I've seen an option where the end rafters at the house end were fastened together and the ridge board was hung from them with a joist hanger and an option where the last rafters are attached to the ridge board like all others.
No sure which option to go with.

Also how should the rafters (and ridge board) be attached to the house?


----------



## Gary in WA (Mar 11, 2009)

Either or, just remove the house siding to install rafters first. Collar ties (in upper 1/3 of roof height) are useless, you will need rafter ties (in lower 1/3 of height to keep walls from spreading out) or a structural ridge beam, get a permit, if required, just for the liability and framing inspection. 

Gary


----------



## carpdad (Oct 11, 2010)

Your ridge board is not load bearing, nor should you need one.
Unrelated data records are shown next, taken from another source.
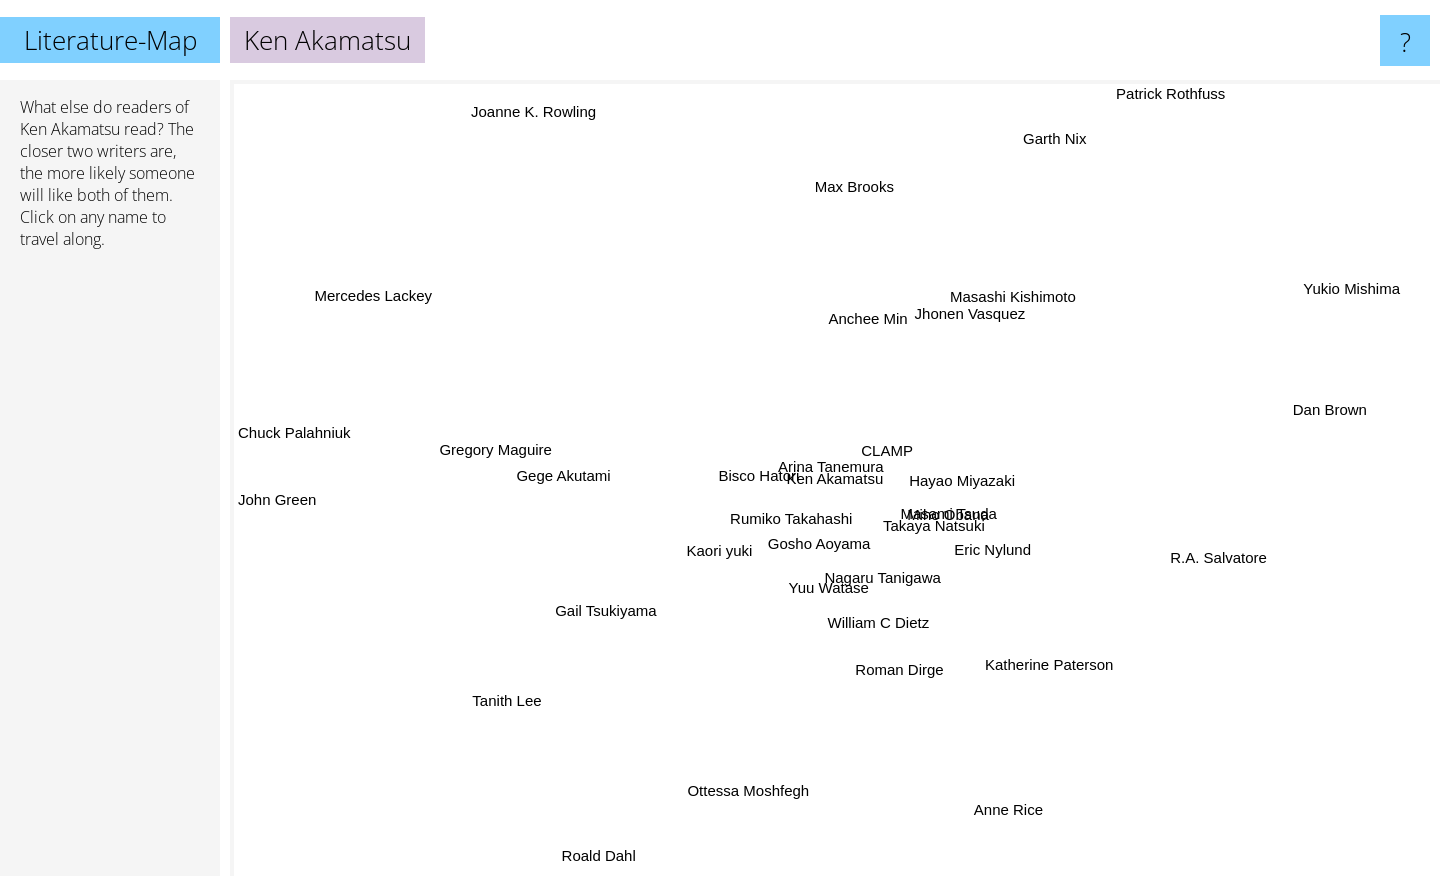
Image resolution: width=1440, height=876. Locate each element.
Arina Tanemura (827, 461)
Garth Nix (1063, 139)
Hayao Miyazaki (975, 471)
For 8' ceiling span, all you need is 2x6 rafter and collar tie (helps with mid point sag). If 2x8 and ceiling joists alone should be fine. Check the rafter span chart. I'm in NJ and moderate snow load. My rafters were 3.5:12 and about 13'x2x6.
House side rafter can be nailed to the wall studs.
Flashing the roof to the existing wall is little more involved than ending with the step flashing under the shingles. Finehomebuilding has photo of how which involves (from memory) triple or more flashing. Esp with a vinyl siding. There is even last step flashing that looks like a funnel that kicks the water away from this point.


----------